Rebuilding the Civic Scaffolding
None of this requires blurring crucial distinctions. Critiquing Israeli governments—forcefully and in detail—belongs in a healthy democracy; so does defending Palestinian rights and dignity. But anti-Zionism’s categorical rejection of Jewish peoplehood, especially when paired with double standards or conspiracism, is not a policy debate. It is a tell about the health of the civic culture in which that debate occurs.

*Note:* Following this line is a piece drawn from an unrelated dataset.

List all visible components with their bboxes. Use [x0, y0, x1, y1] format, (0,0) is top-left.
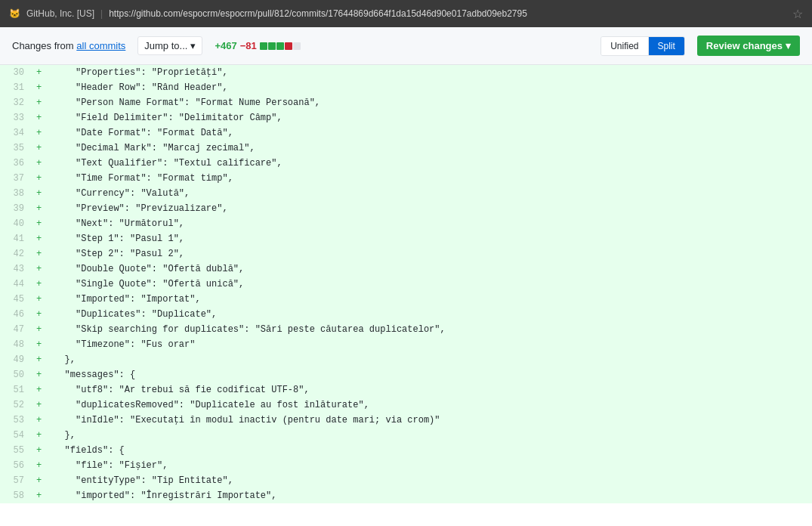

Post-October 7, the tell has been hard to miss: an explosion of antisemitic incidents on campuses, harassment of Jewish students, vandalism of Jewish institutions, and the casual acceptance of rhetoric once unthinkable in mainstream settings.
The deeper story is not that arguments are sharp; it is that the habits that moderate sharpness—the work of voluntary associations, protected charters, and fair-dealing forums—are being treated as suspect.
If America’s Israel debate is a barometer, it is a reading about liberal democratic norms and values at low pressure. Repair won’t come from better talking points alone. It will require recommitting to the very habits that keep a free, diverse nation from flying apart: voluntary association over ostracism, mediation over disruption, and self-interest rightly understood over punitive purity.
Those are not evasions of moral responsibility; they are the democratic arts that preserve the space in which moral responsibility can be exercised. For American Jews, long beneficiaries of a pluralism sustained by such habits, and for Americans more broadly, the task is the same: rebuild the civic scaffolding that lets us argue fiercely without destroying the house we share.
In the final analysis, how Americans argue about Israel reveals how healthy—or fragile—American democracy really is. From the McCarthy era’s suspicion of Jewish loyalty to today’s rhetoric around dual allegiance, the pattern is clear: American pluralism thrives when civic habits are nurtured and frays when they are abandoned.
The challenge is not to silence criticism, but to resist absolutism on all sides and recommit to the “habits of the heart”—dialogue, mediation, and Tocqueville’s concept of “self-interest rightly understood”—that have historically held America’s diverse republic together. In that sense, the Israel debate is not only about the future of the Jewish state, the Israel-Palestine conflict, and the changing Middle East. It is a litmus test of America’s health as a republic. It is, and always has been, about America’s soul.